Aliveness, Discretionary Time & Strike Zones

There is an anxious, stomach-clenching feeling that the world is changing very fast, and that you’ll need to struggle very hard to keep up. The furious scramble to a place of psychological safety, to avoid being condemned to disaster and cast into the void………….

You don’t, actually, have to live like that. It won’t make you happier. It probably won’t even aid your career.

It’s worth briefly noting that of course there’s a mundane sense in which keeping up with changing times is a good idea. If you work in a job you’d like to retain, it’s wise to keep your skills fresh. If you see ways that a software tool might genuinely enhance what you do, you’d be foolish to refuse on principle to experiment with it. But that’s not the existential desperation I’m talking about here – that feeling of needing to claw your way to safety, so as not to tumble backwards into the abyss. Instead, you’re just making the sober judgment that, because a certain outcome matters to you, it makes sense to do certain things to try to obtain it.

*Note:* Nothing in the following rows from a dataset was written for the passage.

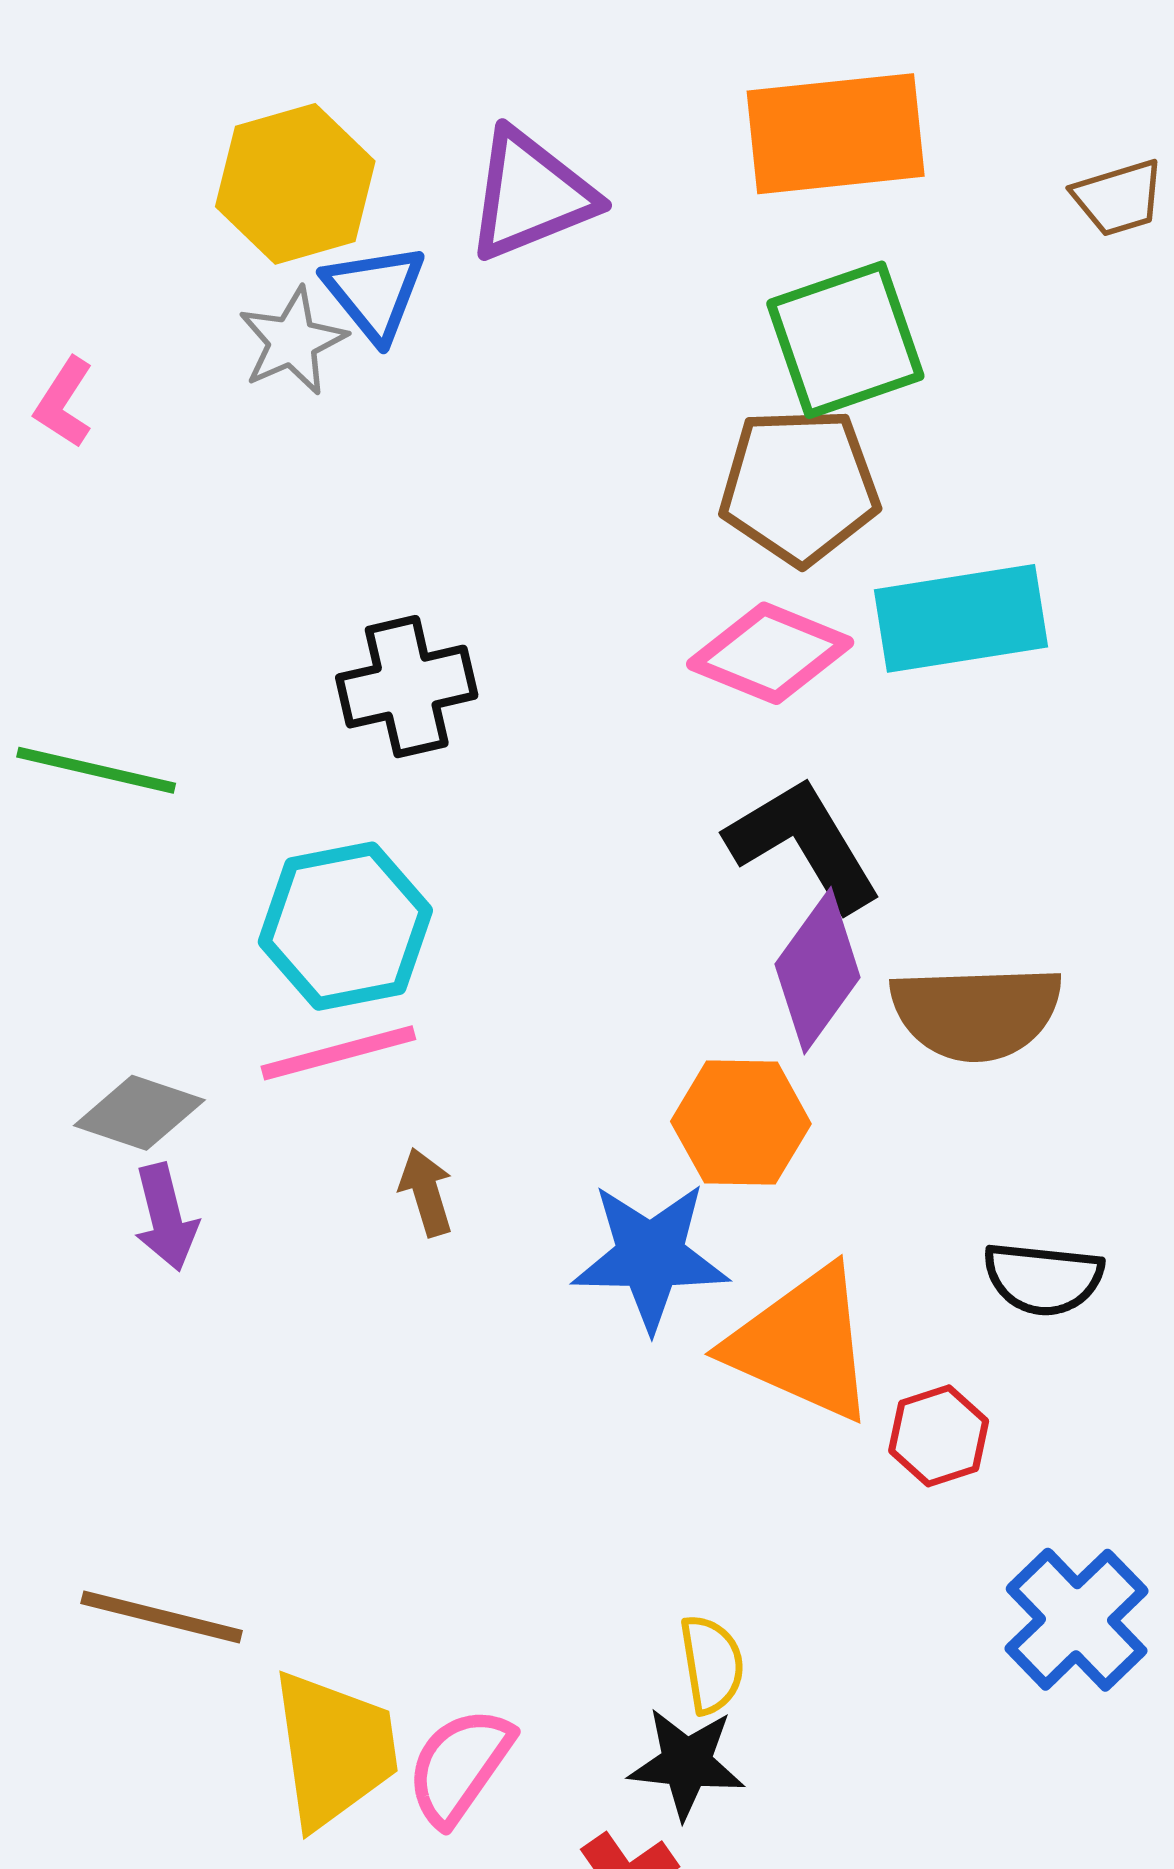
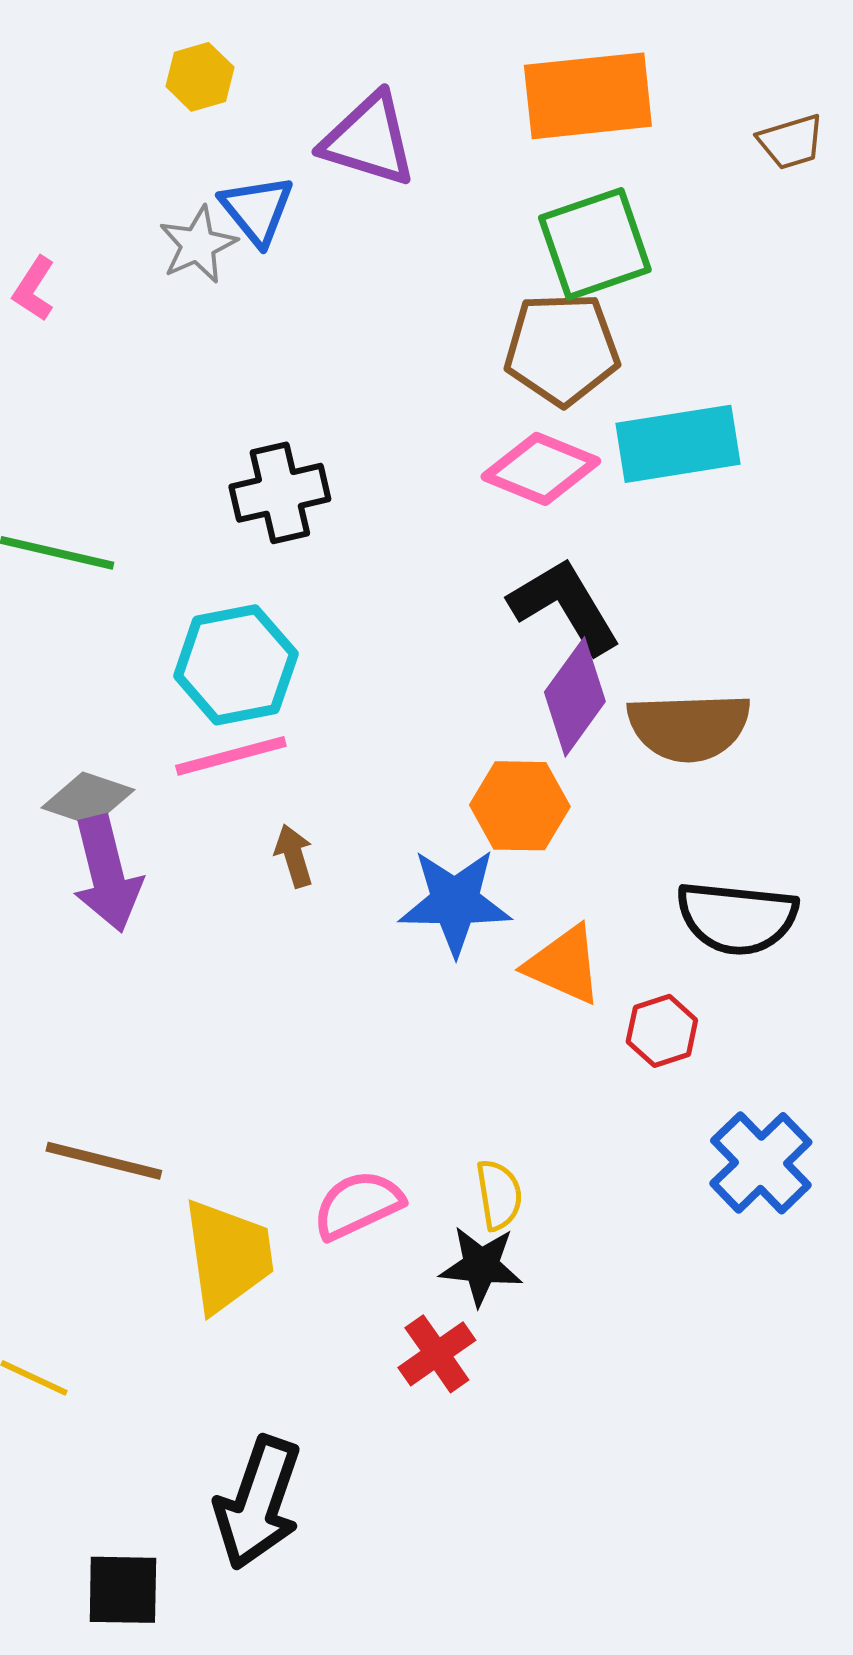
yellow hexagon: (295, 184) -> (200, 77), moved, size x0.6
purple triangle: (531, 195) -> (369, 140), turned 39
purple arrow: (166, 1217) -> (107, 874), size x1.5
black semicircle: (1043, 1278) -> (737, 918), size x1.4
orange triangle: (802, 1344) -> (564, 965), size x0.7
pink semicircle: (460, 1766) -> (358, 1205), moved, turned 30

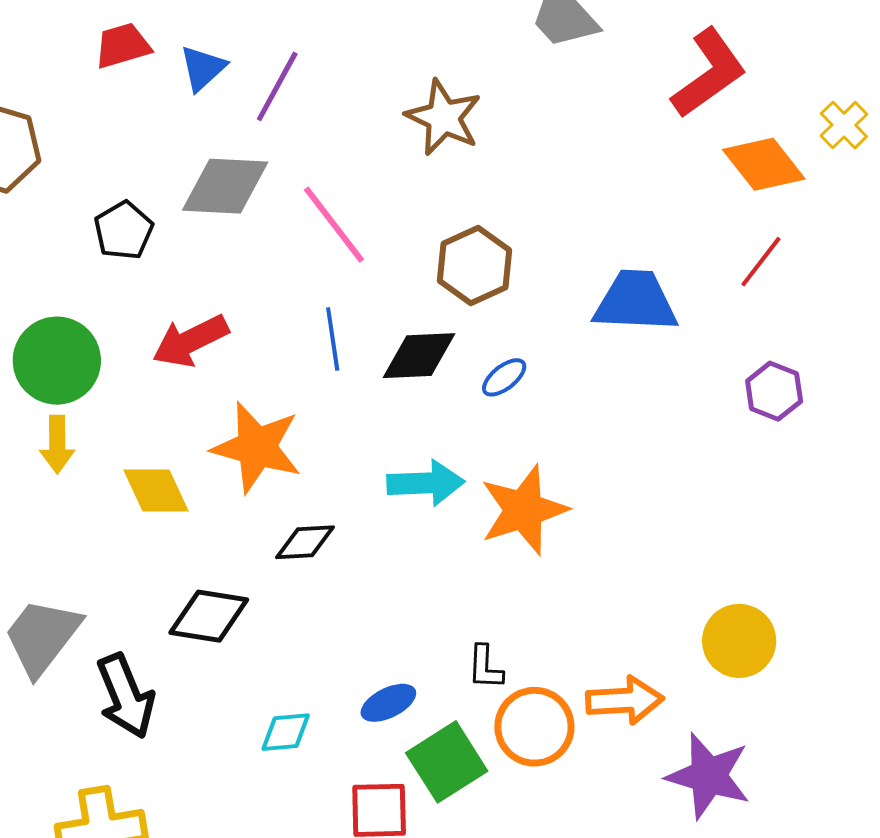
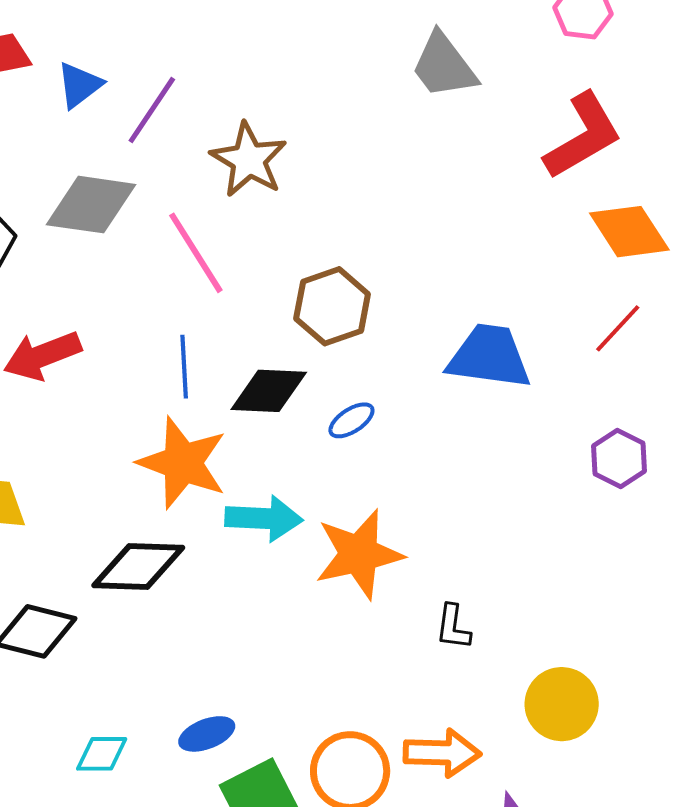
brown star: (443, 117) -> (249, 160), moved
orange star: (257, 447) -> (183, 463), moved
black diamond: (305, 542) -> (138, 567), size x1.5
black L-shape: (485, 667) -> (453, 627), moved

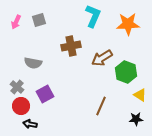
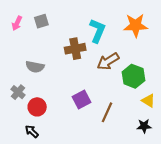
cyan L-shape: (93, 16) -> (97, 31), moved
purple square: (45, 94) -> (82, 100), moved
red circle: (21, 106) -> (37, 107), moved
black arrow: (30, 124) -> (32, 131), turned 32

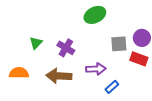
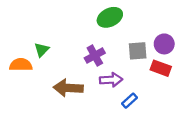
purple cross: (66, 48) -> (95, 55), moved, turned 30
orange semicircle: (19, 73) -> (21, 65), moved

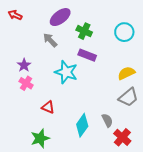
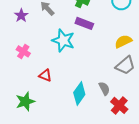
purple star: (24, 65) -> (21, 15), moved
green star: (40, 138) -> (25, 101), moved

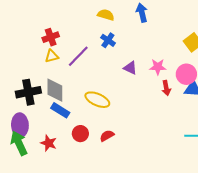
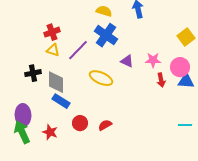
blue cross: (108, 40) -> (106, 35), size x1.6
yellow triangle: (52, 56) -> (53, 50), turned 32
black cross: (28, 92) -> (33, 73), moved, size x0.7
yellow ellipse: (97, 100) -> (101, 78), moved

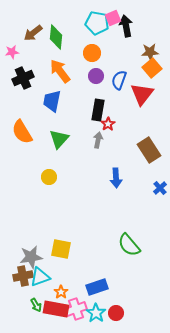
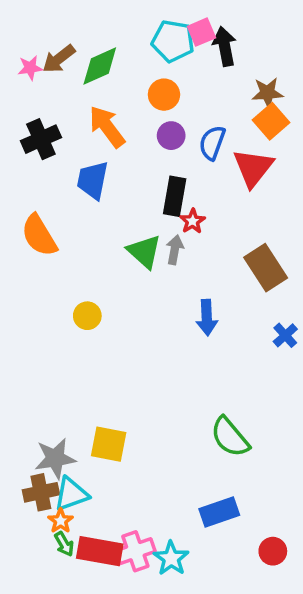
green diamond: (56, 37) -> (100, 66), turned 60
pink star: (12, 52) -> (30, 68), moved
green triangle: (59, 139) -> (144, 252), moved, turned -30
blue rectangle: (97, 287) -> (219, 512), moved
orange star: (61, 292) -> (61, 521), moved
red circle: (116, 313) -> (273, 551), moved

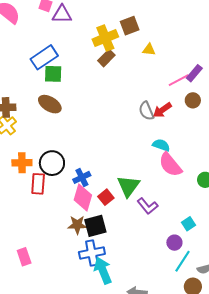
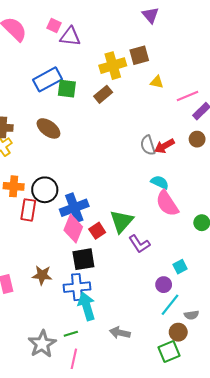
brown rectangle: (106, 58) -> (103, 94), moved
green square: (53, 74) -> (67, 89), moved
pink line: (179, 80) -> (187, 96), moved
blue cross: (82, 177) -> (74, 208), size x1.5
brown star: (77, 225) -> (42, 275), moved

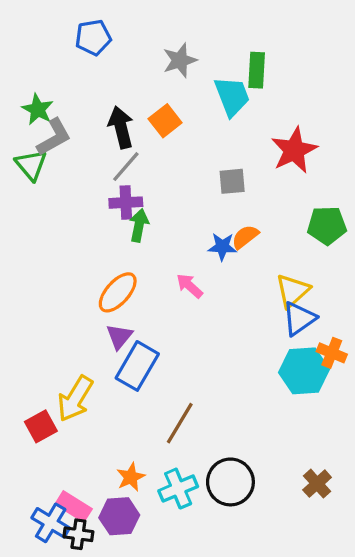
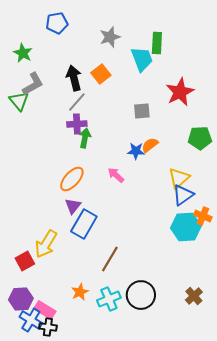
green star: (38, 109) -> (23, 53), moved
purple hexagon: (119, 516) -> (21, 299), moved

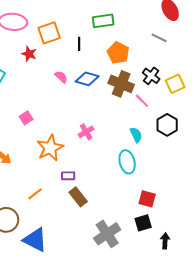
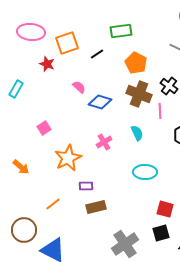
black line: (79, 44) -> (97, 54), turned 56
blue diamond: (87, 79) -> (100, 102), moved
pink line: (142, 101) -> (160, 111), turned 42
cyan semicircle: (136, 135) -> (137, 133), moved
cyan ellipse: (127, 162) -> (145, 172), turned -75
brown rectangle: (78, 197) -> (96, 207), turned -66

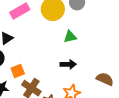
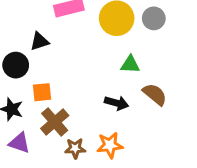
brown semicircle: (105, 79) -> (155, 94), moved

The stomach-clench of anxiety isn’t anything like that. Rather, it emerges from the feeling that reality poses a fundamental threat to your security, so that hypervigilance and constant effort will be required to forestall annihilation. It implies that it’ll be very difficult indeed to make it to safety (with the corollary that if you fail, it’ll be because you didn’t try hard enough).

But this is one of those cases where the agony arises, in a sense, not from getting things out of proportion, but from not taking them far enough. Because for finite humans, it’s not “very difficult” to reach a place of safety from the onrush of events. It’s impossible. The moment of invulnerability never arrives. Even if you were to find a way to feel like a winner, technology-wise, by 2027, there’d be 2028 to worry about. Even if you felt completely secure in your career, there’d be your health, and the health of those you love, to worry about. And even if you and your family were the healthiest people alive, you might get hit by a bus tomorrow. Uncertainty is our basic state of existence, not something to be got through to the certainty beyond.

The reason “you’re not ready for what’s coming next”, in other words, is that we’re never ready for what’s coming next. 

I’m not suggesting that when you grasp this insight you’ll immediately cease worrying about the future and be free of anxiety forever. (That hasn’t been my experience.) But it can free you up sufficiently to notice a different way of approaching life: not by anxiously bracing against impending doom, but by taking a deep breath and settling down a bit into the basic uncertainty of it all. And then, in that tremulous and vulnerable state, to navigate from one day to the next by choosing, from the paths available to you, whatever seems to lead in the direction of more aliveness.

There’s no reason this can’t involve immersing yourself in all manner of digital tools. But you’ll be relegating them to their proper role as tools, useful in some contexts and too limited to be useful in others, as opposed to gods you must appease, regardless of the cost to your experience of life.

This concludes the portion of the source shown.